- [Source data]
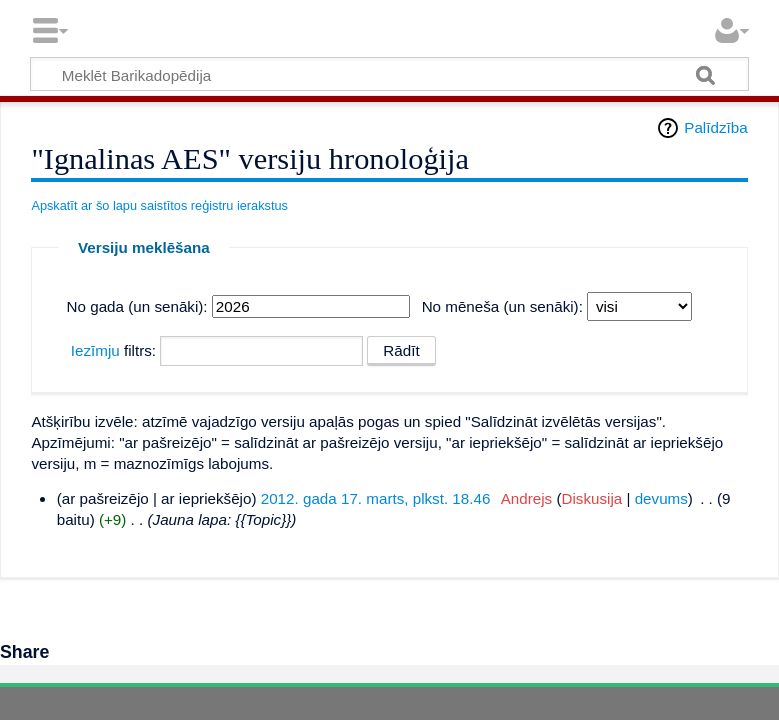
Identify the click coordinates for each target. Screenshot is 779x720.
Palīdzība (715, 127)
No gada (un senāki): (137, 306)
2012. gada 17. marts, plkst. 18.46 (376, 498)
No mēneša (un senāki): (502, 306)
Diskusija (591, 498)
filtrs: (113, 350)
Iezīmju (95, 350)
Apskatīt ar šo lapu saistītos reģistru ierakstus (159, 205)
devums (661, 498)
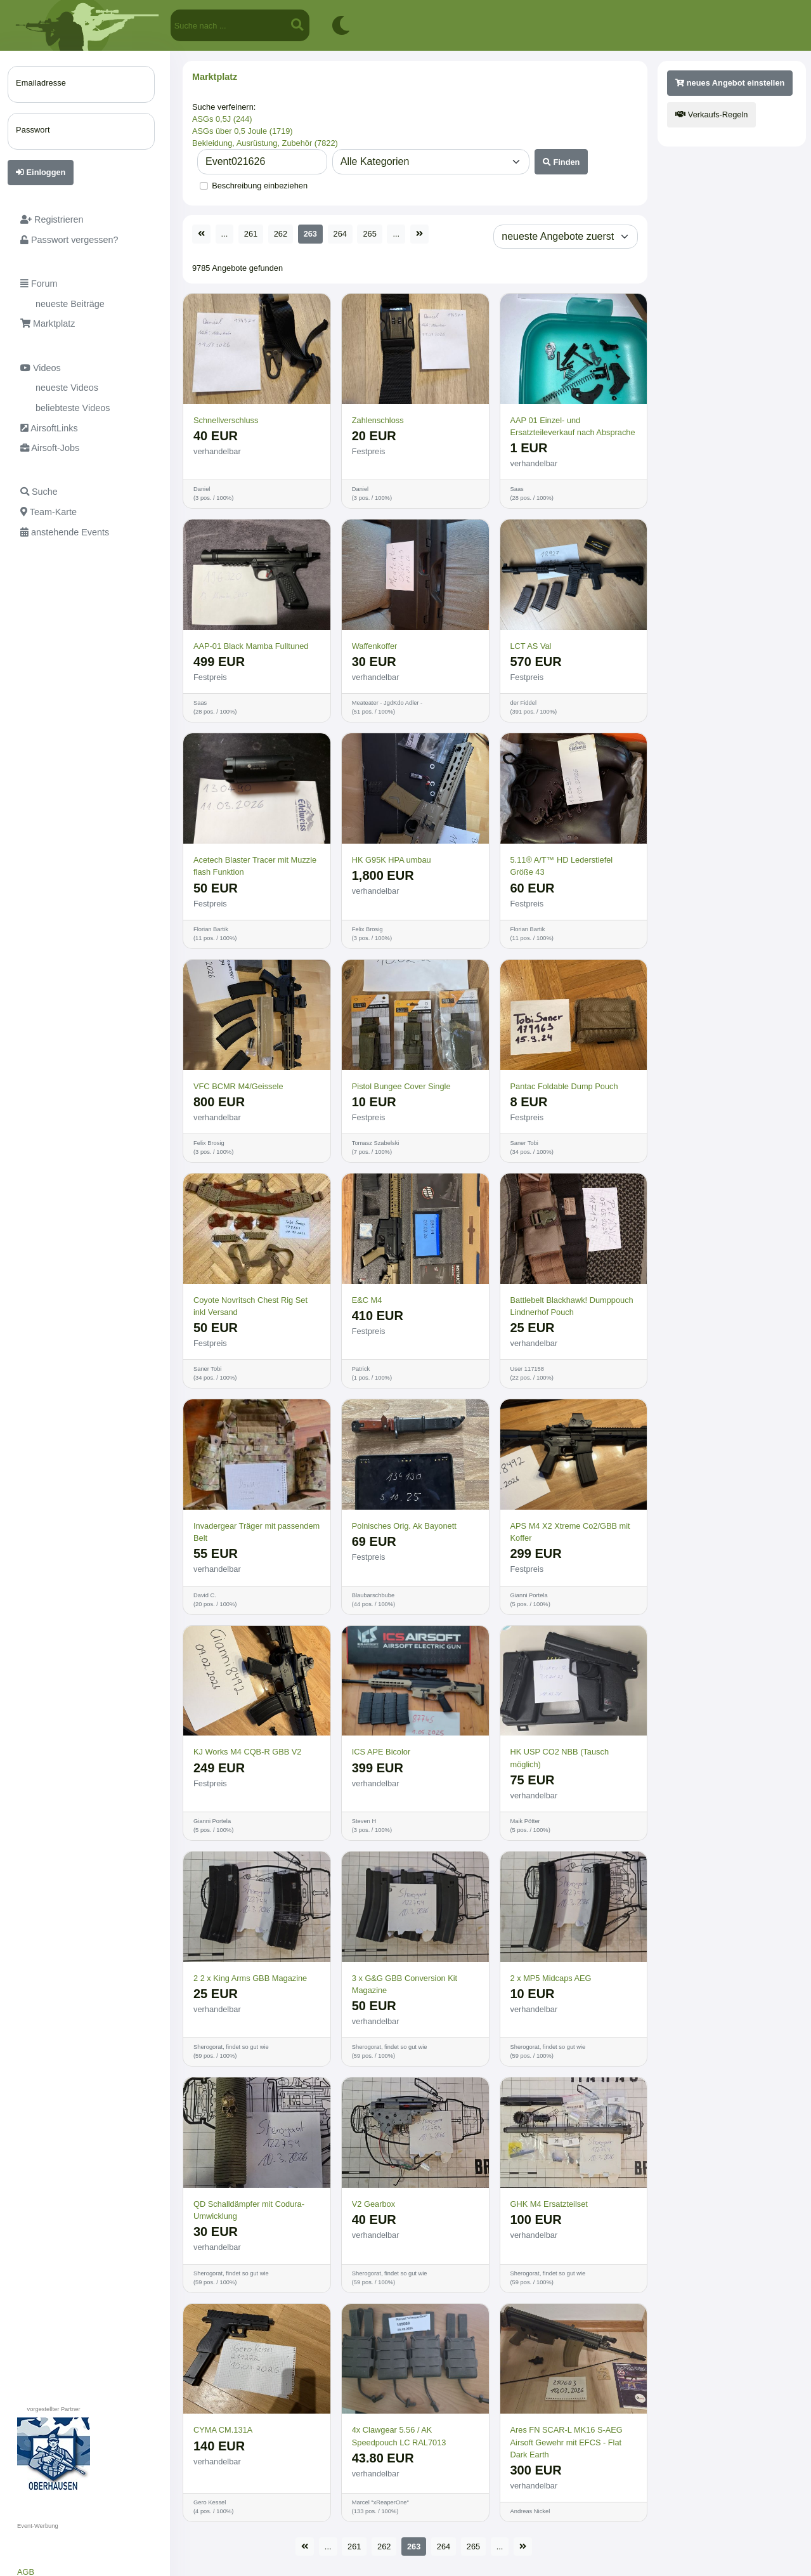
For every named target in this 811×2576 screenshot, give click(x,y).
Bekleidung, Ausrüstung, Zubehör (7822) (265, 143)
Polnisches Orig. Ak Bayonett (404, 1526)
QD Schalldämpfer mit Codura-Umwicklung (248, 2210)
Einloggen (40, 172)
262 (280, 234)
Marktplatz (214, 77)
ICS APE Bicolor (381, 1751)
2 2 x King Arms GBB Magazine (250, 1978)
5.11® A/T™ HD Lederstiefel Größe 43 (561, 866)
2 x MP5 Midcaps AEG (551, 1978)
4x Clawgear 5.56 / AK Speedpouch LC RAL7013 (399, 2436)
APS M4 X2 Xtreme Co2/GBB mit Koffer (570, 1532)
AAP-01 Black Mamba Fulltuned (250, 646)
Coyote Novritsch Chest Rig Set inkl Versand (250, 1306)
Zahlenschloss (378, 420)
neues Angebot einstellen (729, 83)
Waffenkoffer (375, 646)
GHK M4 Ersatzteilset (549, 2204)
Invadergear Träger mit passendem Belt (256, 1532)
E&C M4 (367, 1300)
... (224, 234)
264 (340, 234)
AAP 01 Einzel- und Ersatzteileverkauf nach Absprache (572, 426)
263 (310, 234)
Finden (561, 162)
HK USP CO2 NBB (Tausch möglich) (559, 1758)
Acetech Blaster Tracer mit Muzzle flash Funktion (254, 866)
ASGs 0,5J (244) (222, 119)
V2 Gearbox (373, 2204)
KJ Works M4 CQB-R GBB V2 (247, 1751)
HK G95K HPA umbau (391, 860)
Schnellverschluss (225, 420)
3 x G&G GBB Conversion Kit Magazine (404, 1984)
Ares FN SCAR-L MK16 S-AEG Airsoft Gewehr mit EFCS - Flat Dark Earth (566, 2442)
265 (369, 234)
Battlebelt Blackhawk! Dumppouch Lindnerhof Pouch (571, 1306)
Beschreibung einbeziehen (260, 185)
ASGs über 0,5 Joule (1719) (242, 131)
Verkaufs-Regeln (711, 114)
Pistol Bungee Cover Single (401, 1086)
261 (250, 234)
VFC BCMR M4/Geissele (238, 1086)
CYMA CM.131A (222, 2430)
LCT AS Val (531, 646)
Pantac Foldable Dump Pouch (564, 1086)
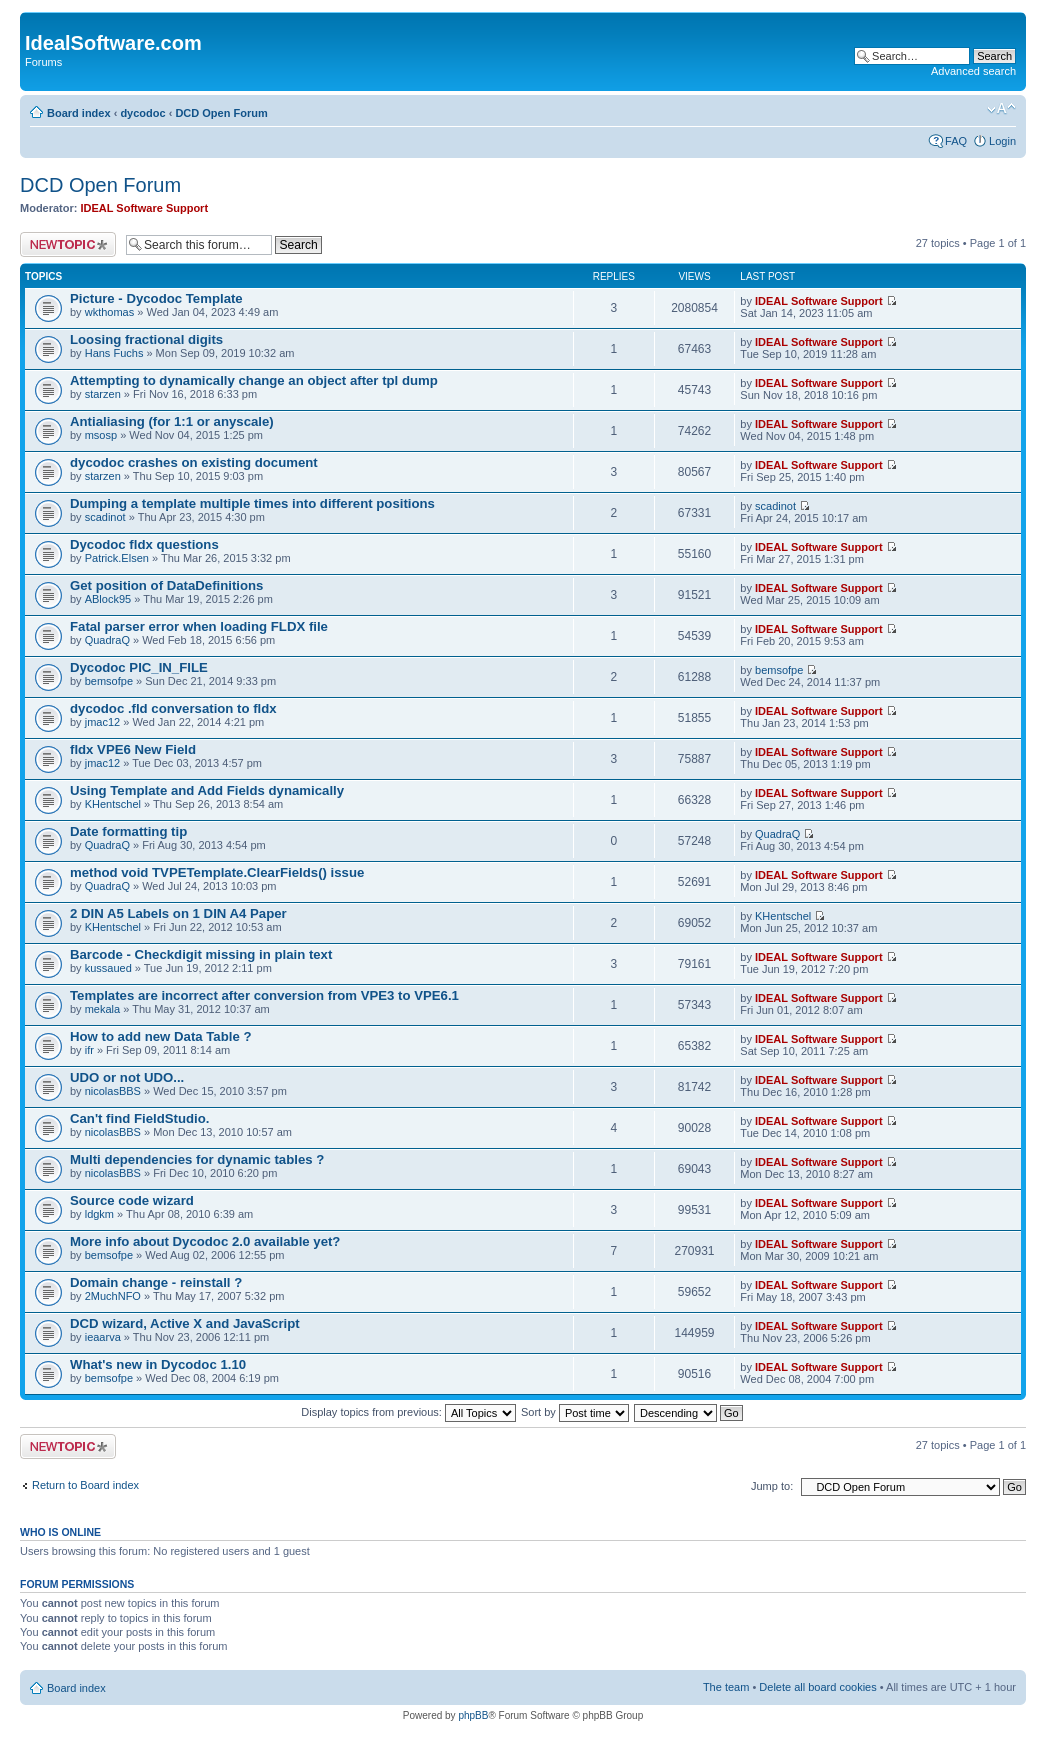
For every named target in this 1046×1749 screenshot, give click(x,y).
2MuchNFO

- [Work order]
Please print the lines exactly, from the top of the material through the line with "262 (280, 234)", and omit the pictures.

- [Your response]
Identify the click coordinates for each target. Screenshot is 779x720.
Palīdzība (715, 127)
No gada (un senāki): (137, 306)
2012. gada 17. marts, plkst. 18.46 (376, 498)
No mēneša (un senāki): (502, 306)
Diskusija (591, 498)
filtrs: (113, 350)
Iezīmju (95, 350)
Apskatīt ar šo lapu saistītos reģistru ierakstus (159, 205)
devums (661, 498)
For every named target in this 811×2576 screenshot, give click(x,y).
Bekleidung, Ausrüstung, Zubehör (7822) (265, 143)
Polnisches Orig. Ak Bayonett (404, 1526)
QD Schalldämpfer mit Codura-Umwicklung (248, 2210)
Einloggen (40, 172)
262 (280, 234)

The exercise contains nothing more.